Apart from the pictures, reproduce the data below exactly as it stands.
[Start of Attachment]
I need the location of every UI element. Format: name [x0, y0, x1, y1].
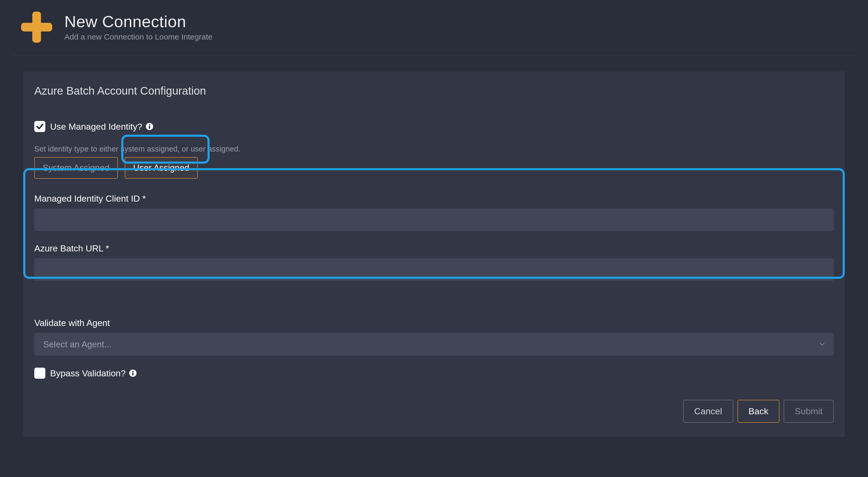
page-header: New Connection Add a new Connection to L…	[0, 0, 868, 55]
batch-url-label: Azure Batch URL *	[34, 243, 834, 254]
page-title: New Connection	[64, 13, 213, 30]
identity-toggle-group: System Assigned User Assigned	[34, 157, 834, 179]
validate-agent-label: Validate with Agent	[34, 318, 834, 328]
user-assigned-button[interactable]: User Assigned	[125, 157, 198, 179]
cancel-button[interactable]: Cancel	[683, 400, 733, 423]
client-id-label: Managed Identity Client ID *	[34, 193, 834, 204]
svg-rect-7	[132, 373, 133, 376]
card-title: Azure Batch Account Configuration	[34, 85, 834, 97]
validate-agent-select[interactable]: Select an Agent...	[34, 333, 834, 355]
batch-url-group: Azure Batch URL *	[34, 243, 834, 281]
system-assigned-button[interactable]: System Assigned	[34, 157, 118, 179]
use-managed-identity-row: Use Managed Identity?	[34, 121, 834, 132]
use-managed-identity-checkbox[interactable]	[34, 121, 45, 132]
bypass-validation-checkbox[interactable]	[34, 368, 45, 379]
client-id-input[interactable]	[34, 209, 834, 231]
header-divider	[13, 55, 855, 56]
highlight-wrap: System Assigned User Assigned Managed Id…	[34, 136, 834, 281]
plus-icon	[21, 11, 52, 43]
bypass-validation-label: Bypass Validation?	[50, 368, 137, 378]
info-icon[interactable]	[129, 369, 137, 377]
form-body: Managed Identity Client ID * Azure Batch…	[34, 179, 834, 281]
validate-section: Validate with Agent Select an Agent... B…	[34, 318, 834, 379]
submit-button[interactable]: Submit	[784, 400, 834, 423]
validate-agent-group: Validate with Agent Select an Agent...	[34, 318, 834, 355]
bypass-validation-row: Bypass Validation?	[34, 368, 834, 379]
svg-point-6	[132, 371, 133, 372]
svg-rect-1	[21, 23, 52, 31]
svg-rect-4	[149, 126, 150, 129]
header-text: New Connection Add a new Connection to L…	[64, 13, 213, 41]
button-row: Cancel Back Submit	[34, 400, 834, 423]
svg-point-3	[149, 124, 150, 125]
config-card: Azure Batch Account Configuration Use Ma…	[23, 71, 845, 437]
page-subtitle: Add a new Connection to Loome Integrate	[64, 32, 213, 41]
use-managed-identity-label: Use Managed Identity?	[50, 122, 153, 132]
back-button[interactable]: Back	[738, 400, 780, 423]
batch-url-input[interactable]	[34, 258, 834, 281]
info-icon[interactable]	[146, 123, 153, 130]
client-id-group: Managed Identity Client ID *	[34, 193, 834, 231]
[End of Attachment]
» **Answer section**:
I need the location of every UI element. Format: name [x0, y0, x1, y1].
page-header: New Connection Add a new Connection to L…	[0, 0, 868, 55]
batch-url-label: Azure Batch URL *	[34, 243, 834, 254]
page-title: New Connection	[64, 13, 213, 30]
identity-toggle-group: System Assigned User Assigned	[34, 157, 834, 179]
validate-agent-label: Validate with Agent	[34, 318, 834, 328]
user-assigned-button[interactable]: User Assigned	[125, 157, 198, 179]
cancel-button[interactable]: Cancel	[683, 400, 733, 423]
client-id-label: Managed Identity Client ID *	[34, 193, 834, 204]
svg-rect-7	[132, 373, 133, 376]
card-title: Azure Batch Account Configuration	[34, 85, 834, 97]
validate-agent-select[interactable]: Select an Agent...	[34, 333, 834, 355]
batch-url-group: Azure Batch URL *	[34, 243, 834, 281]
system-assigned-button[interactable]: System Assigned	[34, 157, 118, 179]
use-managed-identity-row: Use Managed Identity?	[34, 121, 834, 132]
use-managed-identity-checkbox[interactable]	[34, 121, 45, 132]
bypass-validation-checkbox[interactable]	[34, 368, 45, 379]
client-id-input[interactable]	[34, 209, 834, 231]
header-divider	[13, 55, 855, 56]
highlight-wrap: System Assigned User Assigned Managed Id…	[34, 136, 834, 281]
plus-icon	[21, 11, 52, 43]
bypass-validation-label: Bypass Validation?	[50, 368, 137, 378]
info-icon[interactable]	[129, 369, 137, 377]
form-body: Managed Identity Client ID * Azure Batch…	[34, 179, 834, 281]
validate-section: Validate with Agent Select an Agent... B…	[34, 318, 834, 379]
submit-button[interactable]: Submit	[784, 400, 834, 423]
validate-agent-group: Validate with Agent Select an Agent...	[34, 318, 834, 355]
bypass-validation-row: Bypass Validation?	[34, 368, 834, 379]
svg-point-6	[132, 371, 133, 372]
svg-rect-1	[21, 23, 52, 31]
svg-rect-4	[149, 126, 150, 129]
header-text: New Connection Add a new Connection to L…	[64, 13, 213, 41]
button-row: Cancel Back Submit	[34, 400, 834, 423]
svg-point-3	[149, 124, 150, 125]
config-card: Azure Batch Account Configuration Use Ma…	[23, 71, 845, 437]
page-subtitle: Add a new Connection to Loome Integrate	[64, 32, 213, 41]
use-managed-identity-label: Use Managed Identity?	[50, 122, 153, 132]
back-button[interactable]: Back	[738, 400, 780, 423]
batch-url-input[interactable]	[34, 258, 834, 281]
info-icon[interactable]	[146, 123, 153, 130]
client-id-group: Managed Identity Client ID *	[34, 193, 834, 231]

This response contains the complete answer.